## Work required
Copy only what lies from the line containing "instancias del sistema" through the line containing "Le jardin et la" in the entries below, keeping both end lines exact and dropping every picture.

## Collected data
☆ ☆ ☆ ☆ ☆
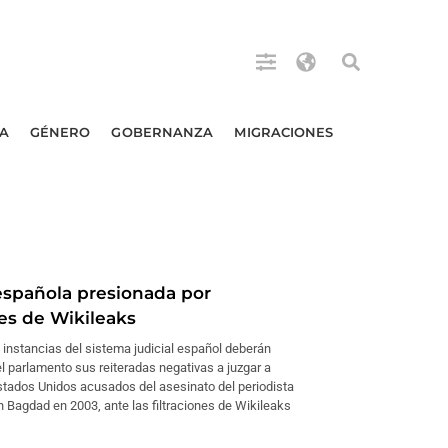
A
GÉNERO
GOBERNANZA
MIGRACIONES
 española presionada por
nes de Wikileaks
 instancias del sistema judicial español deberán
el parlamento sus reiteradas negativas a juzgar a
Estados Unidos acusados del asesinato del periodista
 Bagdad en 2003, ante las filtraciones de Wikileaks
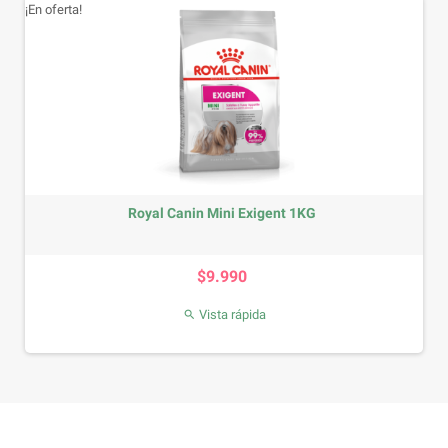
¡En oferta!
Royal Canin Mini Exigent 1KG
Precio
$9.990
Vista rápida

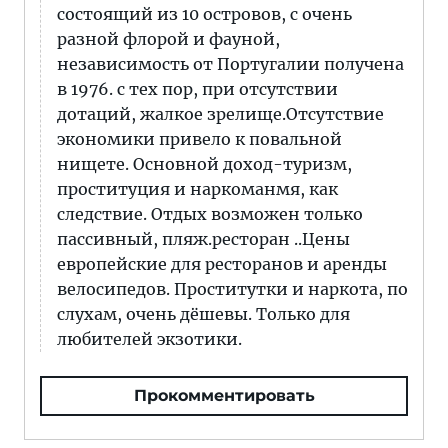
состоящий из 10 островов, с очень
разной флорой и фауной,
независимость от Португалии получена
в 1976. с тех пор, при отсутствии
дотаций, жалкое зрелище.Отсутствие
экономики привело к повальной
нищете. Основной доход-туризм,
проституция и наркоманмя, как
следствие. Отдых возможен только
пассивный, пляж.ресторан ..Цены
европейские для ресторанов и аренды
велосипедов. Проститутки и наркота, по
слухам, очень дёшевы. Только для
любителей экзотики.
Прокомментировать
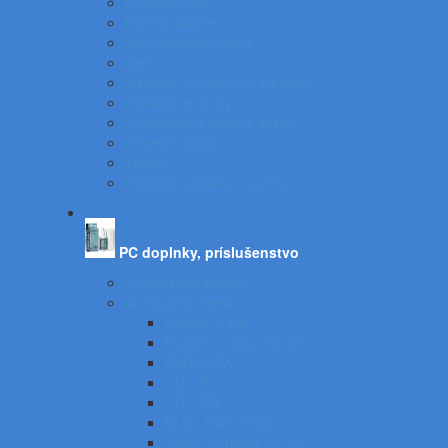
Rozraďovače
Rýchloviazače
Samolepiace vrecká
Sejfy
Vizitkáre a telefónne adresáre
Zakladacie obaly
Zatváracie a písacie dosky
Závesné obaly
Tubusy
Otáčacie stojany a vozíky
PC doplnky, príslušenstvo
Organizácia káblov
Archivačné média
Diskety a Zip
Puzdrá a tašky na CD
DVD R/RW
CD - R
CD - RW
BLU - RAY médiá
Obaly a vrecká na CD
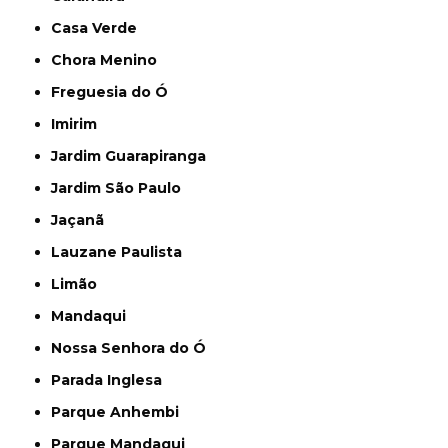
Casa Verde
Chora Menino
Freguesia do Ó
Imirim
Jardim Guarapiranga
Jardim São Paulo
Jaçanã
Lauzane Paulista
Limão
Mandaqui
Nossa Senhora do Ó
Parada Inglesa
Parque Anhembi
Parque Mandaqui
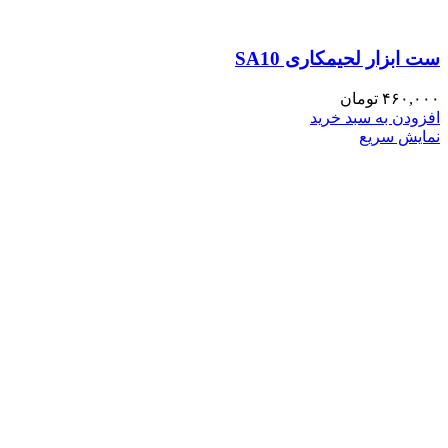
ست ابزار لحیمکاری SA10
۴۶۰,۰۰۰
تومان
افزودن به سبد خرید
نمایش سریع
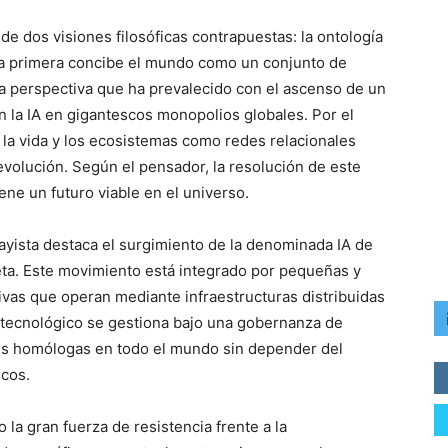
 de dos visiones filosóficas contrapuestas: la ontología
. La primera concibe el mundo como un conjunto de
na perspectiva que ha prevalecido con el ascenso de un
la IA en gigantescos monopolios globales. Por el
e la vida y los ecosistemas como redes relacionales
evolución. Según el pensador, la resolución de este
iene un futuro viable en el universo.
sayista destaca el surgimiento de la denominada IA de
eta. Este movimiento está integrado por pequeñas y
vas que operan mediante infraestructuras distribuidas
 tecnológico se gestiona bajo una gobernanza de
s homólogas en todo el mundo sin depender del
icos.
la gran fuerza de resistencia frente a la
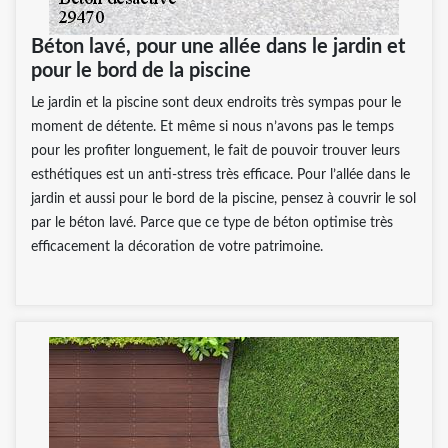
Béton lavé, pour une allée dans le jardin et
pour le bord de la piscine
Le jardin et la piscine sont deux endroits très sympas pour le
moment de détente. Et même si nous n’avons pas le temps
pour les profiter longuement, le fait de pouvoir trouver leurs
esthétiques est un anti-stress très efficace. Pour l’allée dans le
jardin et aussi pour le bord de la piscine, pensez à couvrir le sol
par le béton lavé. Parce que ce type de béton optimise très
efficacement la décoration de votre patrimoine.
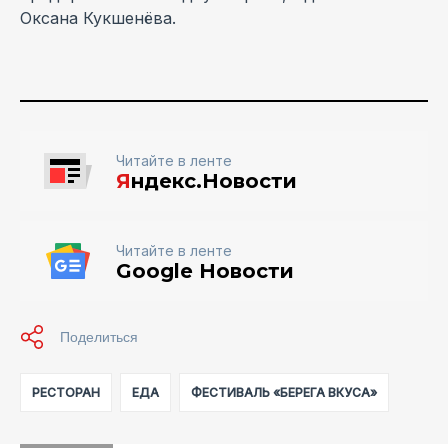
Оксана Кукшенёва.
Читайте в ленте
Я
ндекс.Новости
Читайте в ленте
Google Новости
РЕСТОРАН
ЕДА
ФЕСТИВАЛЬ «БЕРЕГА ВКУСА»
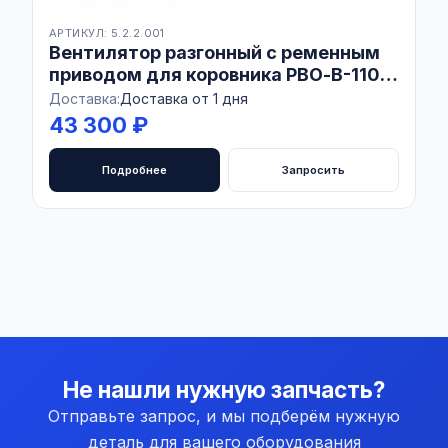
АРТИКУЛ: 5.2.2.001
Вентилятор разгонный с ременным
приводом для коровника РВО-В-1100
Combo AISI430
Доставка:
Доставка от 1 дня
43 300 ₽
Подробнее
Запросить
Не нашли нужную запчасть?
Отправьте запрос, и мы подберём нужную
деталь для вашего оборудования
☆ ☆ ☆ ☆ ☆
## Your response
 instancias del sistema judicial español deberán
el parlamento sus reiteradas negativas a juzgar a
Estados Unidos acusados del asesinato del periodista
 Bagdad en 2003, ante las filtraciones de Wikileaks
¡En oferta!
Royal Canin Mini Exigent 1KG
Precio
$9.990
Vista rápida

состоящий из 10 островов, с очень
разной флорой и фауной,
независимость от Португалии получена
в 1976. с тех пор, при отсутствии
дотаций, жалкое зрелище.Отсутствие
экономики привело к повальной
нищете. Основной доход-туризм,
проституция и наркоманмя, как
следствие. Отдых возможен только
пассивный, пляж.ресторан ..Цены
европейские для ресторанов и аренды
велосипедов. Проститутки и наркота, по
слухам, очень дёшевы. Только для
любителей экзотики.
Прокомментировать
Rozraďovače
Rýchloviazače
Samolepiace vrecká
Sejfy
Vizitkáre a telefónne adresáre
Zakladacie obaly
Zatváracie a písacie dosky
Závesné obaly
Tubusy
Otáčacie stojany a vozíky
PC doplnky, príslušenstvo
Organizácia káblov
Archivačné média
Diskety a Zip
Puzdrá a tašky na CD
DVD R/RW
CD - R
CD - RW
BLU - RAY médiá
Obaly a vrecká na CD
Casa Verde
Chora Menino
Freguesia do Ó
Imirim
Jardim Guarapiranga
Jardim São Paulo
Jaçanã
Lauzane Paulista
Limão
Mandaqui
Nossa Senhora do Ó
Parada Inglesa
Parque Anhembi
Parque Mandaqui
ست ابزار لحیمکاری SA10
۴۶۰,۰۰۰
تومان
افزودن به سبد خرید
نمایش سریع
 de dos visiones filosóficas contrapuestas: la ontología
. La primera concibe el mundo como un conjunto de
na perspectiva que ha prevalecido con el ascenso de un
la IA en gigantescos monopolios globales. Por el
e la vida y los ecosistemas como redes relacionales
evolución. Según el pensador, la resolución de este
iene un futuro viable en el universo.
sayista destaca el surgimiento de la denominada IA de
eta. Este movimiento está integrado por pequeñas y
vas que operan mediante infraestructuras distribuidas
 tecnológico se gestiona bajo una gobernanza de
s homólogas en todo el mundo sin depender del
icos.
la gran fuerza de resistencia frente a la
Béton lavé, pour une allée dans le jardin et
pour le bord de la piscine
Le jardin et la piscine sont deux endroits très sympas pour le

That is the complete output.